You are viewing a plain text version of this content. The canonical link for it is here.
Posted to dev@spamassassin.apache.org by bu...@bugzilla.spamassassin.org on 2009/02/07 10:06:20 UTC

[Bug 6061] New: Detect URI with unknown TLD

https://issues.apache.org/SpamAssassin/show_bug.cgi?id=6061

           Summary: Detect URI with unknown TLD
           Product: Spamassassin
           Version: unspecified
          Platform: Other
        OS/Version: All
            Status: NEW
          Severity: enhancement
          Priority: P5
         Component: Rules (Eval Tests)
        AssignedTo: dev@spamassassin.apache.org
        ReportedBy: alex.uribl@gmail.com


To help detect URIs in borked spams:

http://health.sharpdecimal
http://stock.prestigechaste
http://terminal.gloriousnext
http://masseurs.sharpdecimal

It would be useful to be able to do an eval if URI is in known list and if not,
score it somewhat.


-- 
Configure bugmail: https://issues.apache.org/SpamAssassin/userprefs.cgi?tab=email
------- You are receiving this mail because: -------
You are the assignee for the bug.

[Bug 6061] Detect URI with unknown TLD

Posted by bu...@bugzilla.spamassassin.org.
https://issues.apache.org/SpamAssassin/show_bug.cgi?id=6061

Kevin A. McGrail <km...@pccc.com> changed:

           What    |Removed                     |Added
----------------------------------------------------------------------------
                 CC|                            |kmcgrail@pccc.com
   Target Milestone|3.3.2                       |3.4.1

--- Comment #18 from Kevin A. McGrail <km...@pccc.com> ---
Moving all open bugs where target is defined and 3.4.0 or lower to 3.4.1 target

-- 
You are receiving this mail because:
You are the assignee for the bug.

[Bug 6061] Detect URI with unknown TLD

Posted by bu...@bugzilla.spamassassin.org.
https://issues.apache.org/SpamAssassin/show_bug.cgi?id=6061





--- Comment #12 from Sidney Markowitz <si...@sidney.com>  2009-02-08 09:34:39 PST ---
(in reply to comment#11)

I jut took another look at the code in PerMsgStatus.pm and Util.pm and I see I
was remembering wrong about what I did there.
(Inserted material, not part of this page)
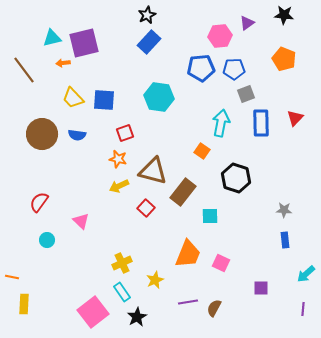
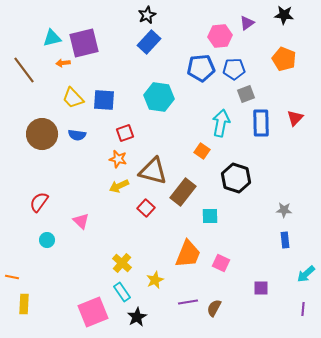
yellow cross at (122, 263): rotated 24 degrees counterclockwise
pink square at (93, 312): rotated 16 degrees clockwise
The regexps only include the TLD
table for strings that do not begin with a scheme such as http://. If a string
does begin with a scheme it will be parsed as a URI so http://example.comm does
get parsed and only later get filtered for not having a valid TLD. So what is
being proposed here may be feasible with the current code.


-- 
Configure bugmail: https://issues.apache.org/SpamAssassin/userprefs.cgi?tab=email
------- You are receiving this mail because: -------
You are the assignee for the bug.

[Bug 6061] Detect URI with unknown TLD

Posted by bu...@bugzilla.spamassassin.org.
https://issues.apache.org/SpamAssassin/show_bug.cgi?id=6061





--- Comment #2 from Matt Hampton <ma...@coders.co.uk>  2009-02-07 01:39:29 PST ---
IANA provide a list of valid TLD's

http://data.iana.org/TLD/tlds-alpha-by-domain.txt

I have found that the majority of invalid URL's come from incorrectly parse
messages rather than borked spam.

I run a small black list and have (up until this point) always removed the
invalid URLs.  However this makes me wonder........


-- 
Configure bugmail: https://issues.apache.org/SpamAssassin/userprefs.cgi?tab=email
------- You are receiving this mail because: -------
You are the assignee for the bug.

[Bug 6061] Detect URI with unknown TLD

Posted by bu...@bugzilla.spamassassin.org.
https://issues.apache.org/SpamAssassin/show_bug.cgi?id=6061





--- Comment #1 from AXB <al...@gmail.com>  2009-02-07 01:13:33 PST ---
(In reply to comment #0)
> To help detect URIs in borked spams:
> 
> http://health.sharpdecimal
> http://stock.prestigechaste
> http://terminal.gloriousnext
> http://masseurs.sharpdecimal
> 
> It would be useful to be able to do an eval if URI is in known list and if not,
> score it somewhat.
> 

where "known list" means "known" TLD list


-- 
Configure bugmail: https://issues.apache.org/SpamAssassin/userprefs.cgi?tab=email
------- You are receiving this mail because: -------
You are the assignee for the bug.

[Bug 6061] Detect URI with unknown TLD

Posted by bu...@bugzilla.spamassassin.org.
https://issues.apache.org/SpamAssassin/show_bug.cgi?id=6061





--- Comment #5 from AXB <al...@gmail.com>  2009-02-07 03:18:24 PST ---
(In reply to comment #4)
> It's clear what is a valid URL, and the current code is careful to only match
> valid URLs in deciding what to extract. How do you define a URL string that is
> not a valid URL? 

borked spam contains

http://health.sharpdecimal com

for many MUAs http://health.sharpdecimal is a valid URL

but it could have been

http://health.sharpdecimal-foo
etc

depending on MUA it will be shown as a URL


>I would like to see a specific definition of what these bad
> URLs look like and some indication that they are spam signs.

whatever is at the end of the URL, smells like a TLD but is not in SA's tld
definitions? whould that work?

ongoing borked URL spam flood in URIBL.com's spam feeds triggered this request.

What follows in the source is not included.